Waldo Mulligan had manoeuvred himself into a position three or four people behind Powerscourt and almost invisible to him. It was ten to seven in the morning. Powerscourt and the others were
held in by police barriers keeping the runners in their place. There was no escape now.

The running of the bulls in Pamplona has an ancient history going back to the days when the bulls were brought into the town to fight in the public square, which was also used as a bullring. In
modern time the bulls are brought in at eleven o’clock the night before and kept in a corral. Six bulls make the run accompanied by one group of eight oxen with bells round their necks and
followed by a further three oxen to sweep up any stray bulls on the route. Each bull weighs about twelve hundred pounds and can run at fifteen miles an hour, faster than most humans. For the bulls
this is their first exposure to masses of people and to loud noise so they can become disoriented. If that happens they can turn dangerous. The route starts at Santo Domingo on a slope that favours
the bulls as their front legs are shorter than the hind ones.
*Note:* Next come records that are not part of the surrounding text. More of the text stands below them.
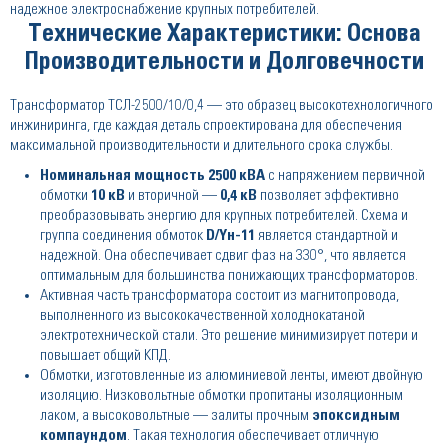
надежное электроснабжение крупных потребителей.
Технические Характеристики: Основа
Производительности и Долговечности
Трансформатор ТСЛ-2500/10/0,4 — это образец высокотехнологичного
инжиниринга, где каждая деталь спроектирована для обеспечения
максимальной производительности и длительного срока службы.
Номинальная мощность 2500 кВА
с напряжением первичной
обмотки
10 кВ
и вторичной —
0,4 кВ
позволяет эффективно
преобразовывать энергию для крупных потребителей. Схема и
группа соединения обмоток
D/Yн-11
является стандартной и
надежной. Она обеспечивает сдвиг фаз на 330°, что является
оптимальным для большинства понижающих трансформаторов.
Активная часть трансформатора состоит из магнитопровода,
выполненного из высококачественной холоднокатаной
электротехнической стали. Это решение минимизирует потери и
повышает общий КПД.
Обмотки, изготовленные из алюминиевой ленты, имеют двойную
изоляцию. Низковольтные обмотки пропитаны изоляционным
лаком, а высоковольтные — залиты прочным
эпоксидным
компаундом
. Такая технология обеспечивает отличную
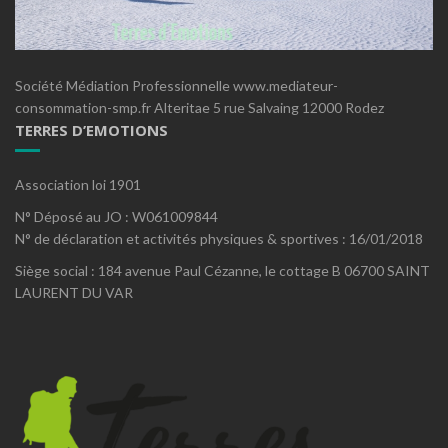
Société Médiation Professionnelle www.mediateur-
consommation-smp.fr Alteritae 5 rue Salvaing 12000 Rodez
TERRES D’EMOTIONS
Association loi 1901
N° Déposé au JO : W061009844
N° de déclaration et activités physiques & sportives : 16/01/2018
Siège social : 184 avenue Paul Cézanne, le cottage B 06700 SAINT
LAURENT DU VAR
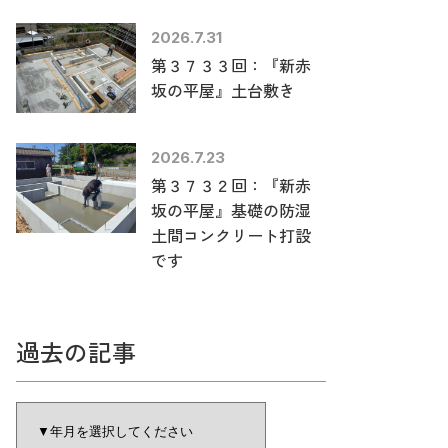
2026.7.31
第３７３３回：『新赤
坂の平屋』土台敷き
2026.7.23
第３７３２回：『新赤
坂の平屋』基礎の防湿
土間コンクリート打設
です
過去の記事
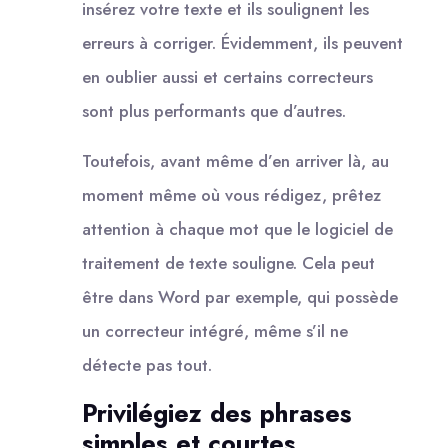
insérez votre texte et ils soulignent les
erreurs à corriger. Évidemment, ils peuvent
en oublier aussi et certains correcteurs
sont plus performants que d’autres.
Toutefois, avant même d’en arriver là, au
moment même où vous rédigez, prêtez
attention à chaque mot que le logiciel de
traitement de texte souligne. Cela peut
être dans Word par exemple, qui possède
un correcteur intégré, même s’il ne
détecte pas tout.
Privilégiez des phrases
simples et courtes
After about three hundred yards the bulls enter the Plaza Consistorial Mercaderes for a stretch of a hundred yards or so. Then there is
a sharp right-hand turn of ninety degrees called the Estafeta Bend which leads into the longest stretch of the route, the Calle Estefeta, a narrow street three hundred yards long where the only
protection is in the doorways. Then there is a short stretch called the Telefonica where the double barriers come into play, acting as a funnel. The bulls are slower now, approaching the
callejon
or lane which leads into the bullring. There the runners are told to fan out along the side of the bullring while the bulls are corralled again, ready for the bullfight later in the
day and death in the afternoon.

Powerscourt was trying to remember what he had been told years before about the
encierro
, the running of the bulls. It didn’t last very long, he seemed to recall. Only the brave or
the foolhardy tried to run with the bulls for as long as they could before they slipped off to one side. Some reckless souls, he thought, started their run near the end and tried to time it so they
just beat the weary bulls into the ring. Above all, he remembered, it may be many things, an ancient ritual, a trial of manhood, a test of nerve, but it’s not a race. There was no medal for
the first runner or bull into the ring. Above all it showed the same Spanish obsession with death that marked the bullfight itself. There it was usually the bulls who died. Here on these narrow
streets with the crowds behind the barriers and up on their balconies it was the humans who were more likely to perish. The prospect of sudden and violent death brought that extra frisson to the
spectacle.

Waldo Mulligan was just two paces behind Powerscourt now. He could trip him up, or shove him into the path of a bull. It was five to seven. The young men began to sing to San
Fermin to ask for his protection. ‘We ask of San Fermin, for he is our patron, to guide us in the bull run and give us his blessing.’ They waved their rolled-up newspapers and shouted
‘Viva San Fermin!’ in Spanish and in Basque. At three minutes to seven they sang it again.